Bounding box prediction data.
↓↓↓

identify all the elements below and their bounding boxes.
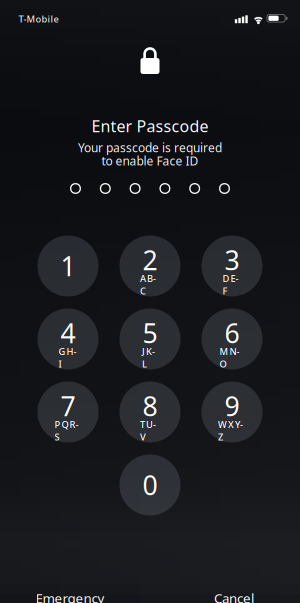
staticText: Your passcode is required bbox=[78, 140, 222, 155]
button[interactable]: 0 bbox=[120, 454, 180, 516]
staticText: 6 bbox=[224, 315, 240, 351]
staticText: Emergency bbox=[36, 589, 104, 603]
staticText: PQRS bbox=[55, 418, 82, 431]
staticText: 0 bbox=[142, 467, 158, 503]
staticText: 8 bbox=[142, 388, 158, 424]
staticText: Cancel bbox=[214, 589, 254, 603]
staticText: TUV bbox=[140, 418, 160, 431]
staticText: GHI bbox=[58, 345, 77, 358]
button[interactable]: 1 bbox=[38, 236, 98, 296]
staticText: MNO bbox=[220, 345, 244, 358]
button[interactable]: 7 bbox=[38, 382, 98, 442]
staticText: 2 bbox=[142, 242, 158, 278]
staticText: DEF bbox=[222, 272, 241, 285]
staticText: ABC bbox=[140, 272, 160, 285]
button[interactable]: 2 bbox=[120, 236, 180, 296]
staticText: to enable Face ID bbox=[102, 153, 198, 169]
staticText: 3 bbox=[224, 242, 240, 278]
staticText: 4 bbox=[60, 315, 76, 351]
staticText: T-Mobile bbox=[18, 13, 58, 25]
button[interactable]: 3 bbox=[202, 236, 262, 296]
button[interactable]: Emergency bbox=[36, 589, 104, 603]
button[interactable]: 4 bbox=[38, 308, 98, 370]
button[interactable]: Cancel bbox=[214, 589, 254, 603]
staticText: WXYZ bbox=[218, 418, 246, 431]
staticText: 5 bbox=[142, 315, 158, 351]
staticText: 9 bbox=[224, 388, 240, 424]
button[interactable]: 8 bbox=[120, 382, 180, 442]
button[interactable]: 6 bbox=[202, 308, 262, 370]
staticText: JKL bbox=[142, 345, 158, 358]
staticText: Enter Passcode bbox=[92, 115, 208, 137]
staticText: 7 bbox=[60, 388, 76, 424]
staticText: 1 bbox=[60, 248, 76, 284]
button[interactable]: 9 bbox=[202, 382, 262, 442]
button[interactable]: 5 bbox=[120, 308, 180, 370]
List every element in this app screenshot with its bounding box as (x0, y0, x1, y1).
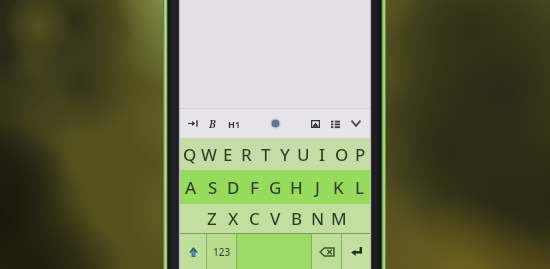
staticText: S (208, 176, 218, 199)
button[interactable]: T (256, 138, 275, 170)
staticText: P (355, 143, 366, 166)
button[interactable]: V (265, 204, 286, 233)
button[interactable]: D (223, 170, 244, 204)
staticText: M (331, 207, 347, 230)
button[interactable]: L (349, 170, 370, 204)
button[interactable]: Insert image (305, 109, 325, 138)
staticText: X (228, 207, 239, 230)
staticText: T (261, 143, 271, 166)
button[interactable]: Y (275, 138, 294, 170)
button[interactable]: Enter (342, 234, 370, 269)
button[interactable]: H (286, 170, 307, 204)
staticText: B (209, 117, 216, 131)
button[interactable]: Bold (202, 109, 222, 138)
staticText: H1 (228, 118, 241, 130)
staticText: R (241, 143, 252, 166)
button[interactable]: O (332, 138, 351, 170)
staticText: H (290, 176, 303, 199)
staticText: K (333, 176, 344, 199)
button[interactable]: N (307, 204, 328, 233)
button[interactable]: U (294, 138, 313, 170)
staticText: U (297, 143, 310, 166)
staticText: J (315, 176, 320, 199)
staticText: C (249, 207, 260, 230)
staticText: I (319, 143, 326, 166)
button[interactable]: Backspace (312, 234, 341, 269)
button[interactable]: Hide keyboard (345, 109, 367, 138)
button[interactable]: W (199, 138, 218, 170)
button[interactable]: F (244, 170, 265, 204)
button[interactable]: I (313, 138, 332, 170)
staticText: Y (280, 143, 290, 166)
staticText: Z (207, 207, 217, 230)
staticText: A (185, 176, 197, 199)
staticText: N (311, 207, 325, 230)
button[interactable]: G (265, 170, 286, 204)
button[interactable]: P (351, 138, 370, 170)
button[interactable]: A (180, 170, 202, 204)
button[interactable]: C (244, 204, 265, 233)
button[interactable]: R (237, 138, 256, 170)
staticText: 123 (213, 245, 231, 259)
staticText: B (291, 207, 303, 230)
button[interactable]: E (218, 138, 237, 170)
staticText: G (269, 176, 282, 199)
staticText: L (355, 176, 365, 199)
button[interactable]: J (307, 170, 328, 204)
button[interactable]: Shift (180, 234, 206, 269)
button[interactable]: Heading 1 (222, 109, 246, 138)
button[interactable]: M (328, 204, 349, 233)
button[interactable]: Z (201, 204, 223, 233)
button[interactable]: X (223, 204, 244, 233)
staticText: O (335, 143, 349, 166)
staticText: F (250, 176, 259, 199)
staticText: Q (183, 143, 197, 166)
button[interactable]: B (286, 204, 307, 233)
button[interactable]: Text colour (246, 109, 305, 138)
button[interactable]: Q (180, 138, 199, 170)
button[interactable]: Bullet list (325, 109, 345, 138)
button[interactable]: K (328, 170, 349, 204)
staticText: E (223, 143, 233, 166)
button[interactable]: 123 (207, 234, 236, 269)
button[interactable]: S (202, 170, 223, 204)
staticText: V (270, 207, 281, 230)
staticText: W (201, 143, 217, 166)
staticText: D (227, 176, 240, 199)
button[interactable]: Indent (183, 109, 202, 138)
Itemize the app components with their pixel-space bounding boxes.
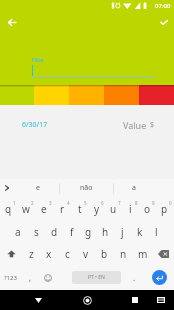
staticText: 7: [118, 200, 121, 206]
staticText: 9: [152, 200, 155, 206]
staticText: p: [161, 202, 168, 216]
button[interactable]: u: [106, 197, 123, 220]
staticText: $: [150, 120, 155, 130]
staticText: k: [137, 225, 143, 239]
staticText: Value: [123, 119, 147, 131]
staticText: d: [51, 225, 58, 239]
staticText: o: [144, 202, 151, 216]
button[interactable]: ,: [21, 265, 39, 290]
staticText: g: [85, 225, 92, 239]
staticText: 0: [169, 200, 172, 206]
staticText: 4: [67, 200, 70, 206]
staticText: PT • EN: [88, 274, 105, 281]
staticText: 6: [101, 200, 104, 206]
staticText: Title: [31, 56, 44, 64]
button[interactable]: More suggestions: [0, 179, 14, 197]
button[interactable]: Save: [155, 13, 173, 31]
staticText: 1: [13, 200, 16, 206]
button[interactable]: Value: [118, 116, 174, 134]
button[interactable]: n: [114, 243, 133, 265]
button[interactable]: m: [133, 243, 152, 265]
staticText: e: [41, 202, 47, 216]
staticText: y: [94, 202, 100, 216]
button[interactable]: f: [63, 220, 80, 243]
staticText: s: [34, 225, 39, 239]
button[interactable]: y: [89, 197, 106, 220]
button[interactable]: q: [0, 197, 18, 220]
staticText: ?123: [4, 274, 17, 282]
button[interactable]: r: [54, 197, 72, 220]
button[interactable]: .: [125, 265, 143, 290]
staticText: h: [102, 225, 109, 239]
button[interactable]: l: [148, 220, 165, 243]
button[interactable]: s: [27, 220, 45, 243]
staticText: 2: [31, 200, 34, 206]
button[interactable]: z: [22, 243, 40, 265]
staticText: x: [46, 247, 52, 261]
button[interactable]: a: [9, 220, 27, 243]
staticText: f: [70, 225, 74, 239]
button[interactable]: [0, 85, 34, 105]
staticText: r: [60, 202, 65, 216]
button[interactable]: Emoji: [39, 265, 56, 290]
button[interactable]: Switch keyboard: [149, 290, 173, 310]
button[interactable]: [139, 85, 174, 105]
button[interactable]: Shift: [0, 243, 22, 265]
staticText: 07:00: [155, 2, 171, 10]
staticText: w: [22, 202, 30, 216]
button[interactable]: x: [40, 243, 58, 265]
staticText: v: [83, 247, 89, 261]
button[interactable]: Hide keyboard: [20, 290, 56, 310]
staticText: a: [15, 225, 21, 239]
button[interactable]: Recents: [121, 290, 149, 310]
staticText: l: [155, 225, 158, 239]
button[interactable]: b: [95, 243, 114, 265]
staticText: c: [65, 247, 70, 261]
button[interactable]: p: [157, 197, 174, 220]
staticText: b: [101, 247, 108, 261]
staticText: t: [78, 202, 82, 216]
button[interactable]: i: [123, 197, 140, 220]
button[interactable]: Backspace: [152, 243, 174, 265]
staticText: q: [5, 202, 12, 216]
staticText: u: [110, 202, 117, 216]
staticText: a: [132, 183, 136, 193]
button[interactable]: e: [16, 179, 59, 197]
button[interactable]: [69, 85, 104, 105]
staticText: .: [133, 272, 136, 283]
button[interactable]: [104, 85, 139, 105]
staticText: n: [120, 247, 127, 261]
staticText: 5: [84, 200, 87, 206]
staticText: m: [138, 247, 148, 261]
button[interactable]: não: [60, 179, 112, 197]
staticText: não: [80, 183, 93, 193]
button[interactable]: t: [72, 197, 89, 220]
button[interactable]: ?123: [0, 265, 21, 290]
button[interactable]: e: [36, 197, 54, 220]
button[interactable]: [34, 85, 69, 105]
button[interactable]: o: [140, 197, 157, 220]
button[interactable]: Home: [69, 290, 105, 310]
button[interactable]: c: [58, 243, 76, 265]
button[interactable]: Back: [3, 13, 21, 31]
button[interactable]: Enter: [147, 265, 171, 290]
staticText: z: [29, 247, 34, 261]
button[interactable]: d: [45, 220, 63, 243]
staticText: j: [121, 225, 124, 239]
staticText: ,: [29, 272, 32, 283]
button[interactable]: PT • EN: [72, 271, 121, 284]
staticText: i: [129, 202, 132, 216]
button[interactable]: h: [97, 220, 114, 243]
staticText: 6/30/17: [22, 120, 48, 130]
button[interactable]: g: [80, 220, 97, 243]
button[interactable]: w: [18, 197, 36, 220]
staticText: 3: [49, 200, 52, 206]
staticText: e: [36, 183, 40, 193]
button[interactable]: j: [114, 220, 131, 243]
button[interactable]: 6/30/17: [14, 116, 56, 134]
button[interactable]: v: [76, 243, 95, 265]
staticText: 8: [135, 200, 138, 206]
button[interactable]: a: [114, 179, 154, 197]
button[interactable]: k: [131, 220, 148, 243]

↑↑↑

Exercise description. Among the lines above, list those that contain the word "Value".

Output below.
staticText: Value: [123, 119, 147, 131]
button[interactable]: Value: [118, 116, 174, 134]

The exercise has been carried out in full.